▶ **Exercise**
An exact, complete copy of the entries below is required, minus any pictures.

▶ **Extracted material**
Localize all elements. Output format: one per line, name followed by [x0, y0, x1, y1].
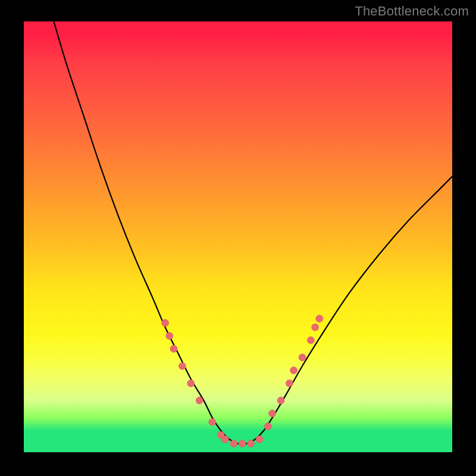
- highlight-point: [307, 337, 314, 344]
- highlight-point: [178, 362, 186, 369]
- bottleneck-curve-svg: [24, 21, 452, 452]
- highlight-point: [312, 324, 319, 331]
- highlight-point: [256, 436, 263, 443]
- highlight-point: [316, 315, 323, 322]
- plot-area: [24, 21, 452, 452]
- highlight-point: [230, 440, 237, 447]
- highlight-point: [170, 345, 177, 352]
- highlight-point: [264, 423, 271, 430]
- watermark-text: TheBottleneck.com: [355, 4, 469, 19]
- highlight-point: [221, 436, 228, 443]
- highlight-point: [166, 333, 173, 340]
- chart-frame: TheBottleneck.com: [0, 0, 476, 476]
- highlight-point: [239, 440, 246, 447]
- highlight-point: [187, 380, 195, 387]
- highlight-point: [269, 410, 276, 417]
- highlight-point: [196, 397, 203, 404]
- highlight-point: [209, 418, 216, 425]
- highlight-point: [277, 397, 284, 404]
- highlight-point: [299, 354, 306, 361]
- bottleneck-curve: [54, 21, 452, 444]
- highlight-point: [248, 440, 255, 447]
- highlight-points: [162, 315, 323, 447]
- highlight-point: [286, 380, 293, 387]
- highlight-point: [290, 367, 298, 374]
- highlight-point: [162, 320, 169, 327]
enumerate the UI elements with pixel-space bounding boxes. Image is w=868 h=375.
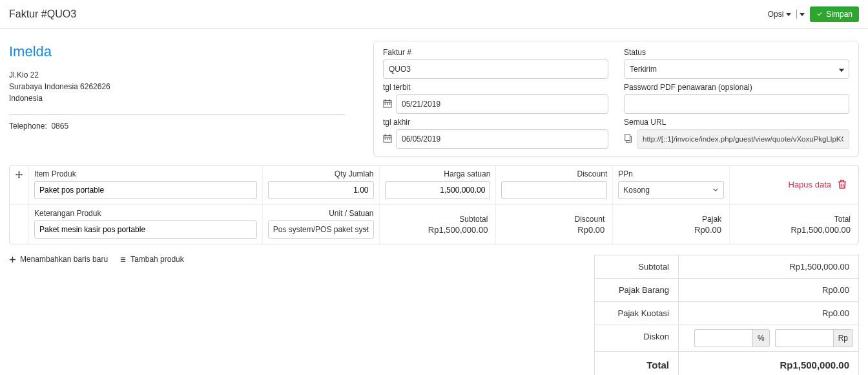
status-select[interactable] [624,59,849,79]
faktur-input[interactable] [383,59,608,79]
totals-total-value: Rp1,500,000.00 [679,352,858,375]
pwd-label: Password PDF penawaran (opsional) [624,83,849,92]
qty-input[interactable] [268,181,374,199]
add-row-button[interactable]: Menambahkan baris baru [9,255,108,264]
discount-input[interactable] [501,181,607,199]
svg-rect-5 [387,103,388,105]
add-product-button[interactable]: Tambah produk [119,255,184,264]
url-label: Semua URL [624,118,849,127]
discount-label: Discount [501,169,607,178]
copy-icon[interactable] [624,134,633,145]
options-dropdown[interactable]: Opsi [768,10,805,19]
akhir-label: tgl akhir [383,118,608,127]
customer-name-link[interactable]: Imelda [9,43,358,60]
calendar-icon[interactable] [383,134,392,145]
totals-pajak-kuotasi-value: Rp0.00 [679,302,858,325]
save-button[interactable]: Simpan [810,6,859,22]
options-label: Opsi [768,10,784,19]
harga-label: Harga satuan [385,169,491,178]
akhir-input[interactable] [396,129,608,149]
totals-pajak-barang-value: Rp0.00 [679,279,858,301]
totals-pajak-barang-label: Pajak Barang [595,279,679,301]
diskon-percent-group: % [694,329,770,347]
page-header: Faktur #QUO3 Opsi Simpan [0,0,868,29]
page-title: Faktur #QUO3 [9,8,76,20]
invoice-meta-panel: Faktur # tgl terbit tgl akhir Status [373,41,859,157]
terbit-input[interactable] [396,94,608,114]
svg-rect-6 [389,103,391,105]
status-label: Status [624,48,849,57]
svg-rect-11 [385,138,386,140]
svg-rect-2 [385,99,386,101]
delete-row-button[interactable]: Hapus data [789,178,849,190]
rp-suffix: Rp [833,329,853,347]
item-input[interactable] [34,181,257,199]
totals-subtotal-label: Subtotal [595,255,679,278]
harga-input[interactable] [385,181,491,199]
chevron-down-icon [800,13,805,16]
diskon-percent-input[interactable] [694,329,752,347]
keterangan-input[interactable] [34,220,257,239]
chevron-down-icon [786,13,791,16]
check-icon [816,11,823,17]
pwd-input[interactable] [624,94,849,114]
items-table: Item Produk Qty Jumlah Harga satuan Disc… [9,165,859,244]
line-discount: Discount Rp0.00 [496,205,613,244]
ppn-label: PPn [618,169,724,178]
plus-icon [9,256,16,263]
header-actions: Opsi Simpan [768,6,859,22]
move-icon [15,171,23,180]
customer-panel: Imelda Jl.Kio 22 Surabaya Indonesia 6262… [9,41,358,157]
percent-suffix: % [752,329,770,347]
customer-address: Jl.Kio 22 Surabaya Indonesia 6262626 Ind… [9,69,358,104]
customer-phone: Telephone: 0865 [9,122,358,131]
line-tax: Pajak Rp0.00 [613,205,730,244]
unit-label: Unit / Satuan [268,209,374,218]
divider [9,114,345,115]
totals-diskon-label: Diskon [595,325,679,351]
terbit-label: tgl terbit [383,83,608,92]
line-subtotal: Subtotal Rp1,500,000.00 [380,205,497,244]
drag-handle[interactable] [10,166,29,204]
faktur-label: Faktur # [383,48,608,57]
calendar-icon[interactable] [383,99,392,110]
list-icon [119,256,127,263]
totals-total-label: Total [595,352,679,375]
ppn-select[interactable] [618,181,724,199]
svg-rect-9 [385,134,386,136]
diskon-amount-input[interactable] [775,329,833,347]
svg-rect-4 [385,103,386,105]
totals-subtotal-value: Rp1,500,000.00 [679,255,858,278]
svg-rect-10 [389,134,391,136]
trash-icon [836,178,848,190]
qty-label: Qty Jumlah [268,169,374,178]
url-input[interactable] [637,129,849,149]
keterangan-label: Keterangan Produk [34,209,257,218]
svg-rect-13 [389,138,391,140]
svg-rect-15 [625,134,630,140]
svg-rect-3 [389,99,391,101]
line-total: Total Rp1,500,000.00 [730,205,858,244]
totals-pajak-kuotasi-label: Pajak Kuotasi [595,302,679,325]
item-label: Item Produk [34,169,257,178]
svg-rect-12 [387,138,388,140]
unit-select[interactable] [268,220,374,239]
diskon-amount-group: Rp [775,329,853,347]
totals-table: Subtotal Rp1,500,000.00 Pajak Barang Rp0… [594,255,859,375]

▶ **Answer section**
Localize all elements. Output format: one per line, name followed by [x0, y0, x1, y1].
- highlight-point: [307, 337, 314, 344]
- highlight-point: [178, 362, 186, 369]
- bottleneck-curve-svg: [24, 21, 452, 452]
- highlight-point: [312, 324, 319, 331]
- highlight-point: [256, 436, 263, 443]
- highlight-point: [316, 315, 323, 322]
- plot-area: [24, 21, 452, 452]
- highlight-point: [230, 440, 237, 447]
- highlight-point: [170, 345, 177, 352]
- highlight-point: [264, 423, 271, 430]
- watermark-text: TheBottleneck.com: [355, 4, 469, 19]
- highlight-point: [221, 436, 228, 443]
- highlight-point: [166, 333, 173, 340]
- chart-frame: TheBottleneck.com: [0, 0, 476, 476]
- highlight-point: [239, 440, 246, 447]
- highlight-point: [187, 380, 195, 387]
- highlight-point: [269, 410, 276, 417]
- highlight-point: [196, 397, 203, 404]
- highlight-point: [209, 418, 216, 425]
- highlight-point: [277, 397, 284, 404]
- highlight-point: [299, 354, 306, 361]
- bottleneck-curve: [54, 21, 452, 444]
- highlight-point: [248, 440, 255, 447]
- highlight-points: [162, 315, 323, 447]
- highlight-point: [286, 380, 293, 387]
- highlight-point: [290, 367, 298, 374]
- highlight-point: [162, 320, 169, 327]
enumerate the UI elements with pixel-space bounding boxes. Image is w=868 h=375.
status-select[interactable] [624,59,849,79]
faktur-input[interactable] [383,59,608,79]
totals-total-value: Rp1,500,000.00 [679,352,858,375]
pwd-label: Password PDF penawaran (opsional) [624,83,849,92]
qty-input[interactable] [268,181,374,199]
add-row-button[interactable]: Menambahkan baris baru [9,255,108,264]
discount-input[interactable] [501,181,607,199]
svg-rect-5 [387,103,388,105]
add-product-button[interactable]: Tambah produk [119,255,184,264]
url-label: Semua URL [624,118,849,127]
discount-label: Discount [501,169,607,178]
copy-icon[interactable] [624,134,633,145]
options-dropdown[interactable]: Opsi [768,10,805,19]
akhir-label: tgl akhir [383,118,608,127]
customer-name-link[interactable]: Imelda [9,43,358,60]
calendar-icon[interactable] [383,134,392,145]
totals-pajak-kuotasi-value: Rp0.00 [679,302,858,325]
save-button[interactable]: Simpan [810,6,859,22]
options-label: Opsi [768,10,784,19]
harga-label: Harga satuan [385,169,491,178]
akhir-input[interactable] [396,129,608,149]
totals-pajak-barang-value: Rp0.00 [679,279,858,301]
totals-pajak-barang-label: Pajak Barang [595,279,679,301]
diskon-percent-group: % [694,329,770,347]
page-header: Faktur #QUO3 Opsi Simpan [0,0,868,29]
page-title: Faktur #QUO3 [9,8,76,20]
invoice-meta-panel: Faktur # tgl terbit tgl akhir Status [373,41,859,157]
terbit-input[interactable] [396,94,608,114]
svg-rect-6 [389,103,391,105]
status-label: Status [624,48,849,57]
svg-rect-11 [385,138,386,140]
svg-rect-2 [385,99,386,101]
delete-row-button[interactable]: Hapus data [789,178,849,190]
rp-suffix: Rp [833,329,853,347]
item-input[interactable] [34,181,257,199]
totals-subtotal-label: Subtotal [595,255,679,278]
harga-input[interactable] [385,181,491,199]
chevron-down-icon [800,13,805,16]
diskon-percent-input[interactable] [694,329,752,347]
keterangan-input[interactable] [34,220,257,239]
chevron-down-icon [786,13,791,16]
check-icon [816,11,823,17]
pwd-input[interactable] [624,94,849,114]
items-table: Item Produk Qty Jumlah Harga satuan Disc… [9,165,859,244]
line-discount: Discount Rp0.00 [496,205,613,244]
ppn-label: PPn [618,169,724,178]
plus-icon [9,256,16,263]
header-actions: Opsi Simpan [768,6,859,22]
move-icon [15,171,23,180]
customer-panel: Imelda Jl.Kio 22 Surabaya Indonesia 6262… [9,41,358,157]
percent-suffix: % [752,329,770,347]
customer-address: Jl.Kio 22 Surabaya Indonesia 6262626 Ind… [9,69,358,104]
customer-phone: Telephone: 0865 [9,122,358,131]
line-tax: Pajak Rp0.00 [613,205,730,244]
unit-label: Unit / Satuan [268,209,374,218]
divider [9,114,345,115]
totals-diskon-label: Diskon [595,325,679,351]
terbit-label: tgl terbit [383,83,608,92]
line-subtotal: Subtotal Rp1,500,000.00 [380,205,497,244]
drag-handle[interactable] [10,166,29,204]
faktur-label: Faktur # [383,48,608,57]
calendar-icon[interactable] [383,99,392,110]
list-icon [119,256,127,263]
totals-total-label: Total [595,352,679,375]
ppn-select[interactable] [618,181,724,199]
svg-rect-9 [385,134,386,136]
diskon-amount-input[interactable] [775,329,833,347]
svg-rect-4 [385,103,386,105]
totals-subtotal-value: Rp1,500,000.00 [679,255,858,278]
svg-rect-10 [389,134,391,136]
trash-icon [836,178,848,190]
qty-label: Qty Jumlah [268,169,374,178]
url-input[interactable] [637,129,849,149]
keterangan-label: Keterangan Produk [34,209,257,218]
svg-rect-13 [389,138,391,140]
svg-rect-15 [625,134,630,140]
svg-rect-3 [389,99,391,101]
line-total: Total Rp1,500,000.00 [730,205,858,244]
totals-pajak-kuotasi-label: Pajak Kuotasi [595,302,679,325]
item-label: Item Produk [34,169,257,178]
svg-rect-12 [387,138,388,140]
unit-select[interactable] [268,220,374,239]
diskon-amount-group: Rp [775,329,853,347]
totals-table: Subtotal Rp1,500,000.00 Pajak Barang Rp0… [594,255,859,375]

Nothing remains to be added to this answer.